The February 2026 update brought significant improvements to OpenClaw's voice pipeline, making it feasible to run a complete voice-in, voice-out interaction loop with your agent. You speak a command. OpenClaw hears it, processes it, executes the task, and speaks the result back to you. No screen required.

This guide walks through the complete setup — from choosing your speech-to-text and text-to-speech providers to configuring voice workflows and building hands-free automation routines.


How the Voice Pipeline Works

OpenClaw's voice system has three components:

  1. Speech-to-Text (STT): Converts your spoken words into text that OpenClaw can process. This is the "ears" of the system.
  2. Language Model Processing: The standard OpenClaw pipeline — your message is processed by the LLM, tasks are executed, and a text response is generated.
  3. Text-to-Speech (TTS): Converts OpenClaw's text response into natural-sounding audio. This is the "mouth" of the system.

The key insight is that voice is an interface layer, not a replacement for the underlying agent. Everything OpenClaw can do via text — research, file management, coding, automation — it can also do via voice. You are simply changing how you communicate with it.


Step 1: Install the Voice Skill

Voice functionality is delivered through a dedicated skill on ClawHub:

# Install the voice pipeline skill
openclaw skills install voice-pipeline

# Verify installation
openclaw skills list | grep voice

You should see:

✓ voice-pipeline@1.4.0 — Voice input/output for OpenClaw

Step 2: Configure Speech-to-Text

OpenClaw supports several STT providers. The best choice depends on your priorities — accuracy, speed, privacy, and cost.

Option A: OpenAI Whisper API (Recommended)

Whisper is the gold standard for speech recognition. The API version provides excellent accuracy across languages with minimal configuration:

# In ~/.openclaw/config.yaml
voice:
  stt:
    provider: "whisper"
    model: "whisper-1"
    api_key: "${OPENAI_API_KEY}"    # Reuses your existing OpenAI key
    language: "en"                   # Optional: auto-detects if omitted

Option B: Local Whisper (Privacy-First)

If you want your voice data to never leave your machine, run Whisper locally. This requires more hardware but provides complete privacy:

# Install the local Whisper runtime
openclaw voice install-local-stt
voice:
  stt:
    provider: "whisper-local"
    model: "medium"        # Options: tiny, base, small, medium, large
    device: "auto"         # Uses GPU if available, falls back to CPU

The medium model offers the best balance of accuracy and speed for most machines. If you have an M-series Mac or a dedicated GPU, the large model provides near-perfect transcription.

Option C: Deepgram (Low Latency)

For the fastest response times, Deepgram's streaming API provides real-time transcription with sub-300ms latency:

voice:
  stt:
    provider: "deepgram"
    api_key: "your-deepgram-key"
    model: "nova-2"
    punctuate: true
    smart_format: true

Provider Comparison

Provider Accuracy Speed Privacy Cost
Whisper API Excellent Fast Cloud ~$0.006/min
Whisper Local Very Good Moderate Full Free (your hardware)
Deepgram Very Good Very Fast Cloud ~$0.005/min

Step 3: Configure Text-to-Speech

This is where your agent gets its voice. The TTS provider determines how natural and expressive OpenClaw sounds when it speaks back to you.

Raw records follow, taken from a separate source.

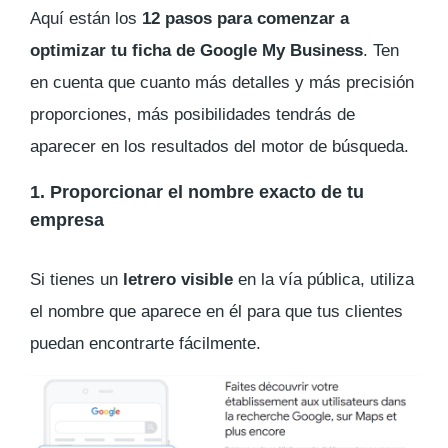
Aquí están los
12 pasos para comenzar a
optimizar tu ficha de Google My Business
. Ten
en cuenta que cuanto más detalles y más precisión
proporciones, más posibilidades tendrás de
aparecer en los resultados del motor de búsqueda.
1. Proporcionar el nombre exacto de tu
empresa
Si tienes un
letrero visible
en la vía pública, utiliza
el nombre que aparece en él para que tus clientes
puedan encontrarte fácilmente.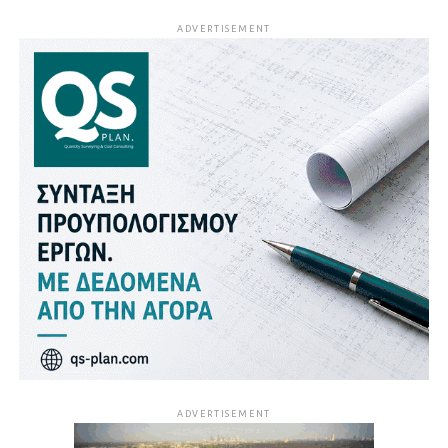
ADVERTISEMENT
ADVERTISEMENT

Option A: ElevenLabs (Most Natural)

ElevenLabs produces the most natural-sounding voices available today. You can choose from their library or clone your own voice:

voice:
  tts:
    provider: "elevenlabs"
    api_key: "your-elevenlabs-key"
    voice_id: "rachel"              # Or any voice from their library
    model: "eleven_turbo_v2_5"      # Fastest model
    stability: 0.5
    similarity_boost: 0.75

Option B: OpenAI TTS (Simple Setup)

If you already have an OpenAI API key, their TTS is the easiest to set up:

voice:
  tts:
    provider: "openai"
    api_key: "${OPENAI_API_KEY}"
    voice: "nova"                   # Options: alloy, echo, fable, onyx, nova, shimmer
    model: "tts-1"                  # Or tts-1-hd for higher quality
    speed: 1.0

Option C: Local TTS with Piper (Offline)

For fully offline voice output, Piper is a fast, lightweight TTS engine that runs entirely on your machine:

openclaw voice install-local-tts
voice:
  tts:
    provider: "piper-local"
    voice: "en_US-amy-medium"
    output_device: "default"

Step 4: Choose Your Input Device

OpenClaw needs to know how to listen for your voice. There are three modes:

Push-to-Talk

The most reliable mode. You press a hotkey to start recording, and release to send:

voice:
  input_mode: "push-to-talk"
  hotkey: "F5"                      # Or any key you prefer

Wake Word

Hands-free activation using a wake word, similar to "Hey Siri" or "OK Google":

voice:
  input_mode: "wake-word"
  wake_word: "hey claw"             # Custom wake phrase
  wake_word_sensitivity: 0.6        # 0.0-1.0, higher = more sensitive
  silence_timeout: 2.0              # Seconds of silence before processing

The wake word detection runs locally using a lightweight model, so it does not send audio to the cloud until after the wake word is detected.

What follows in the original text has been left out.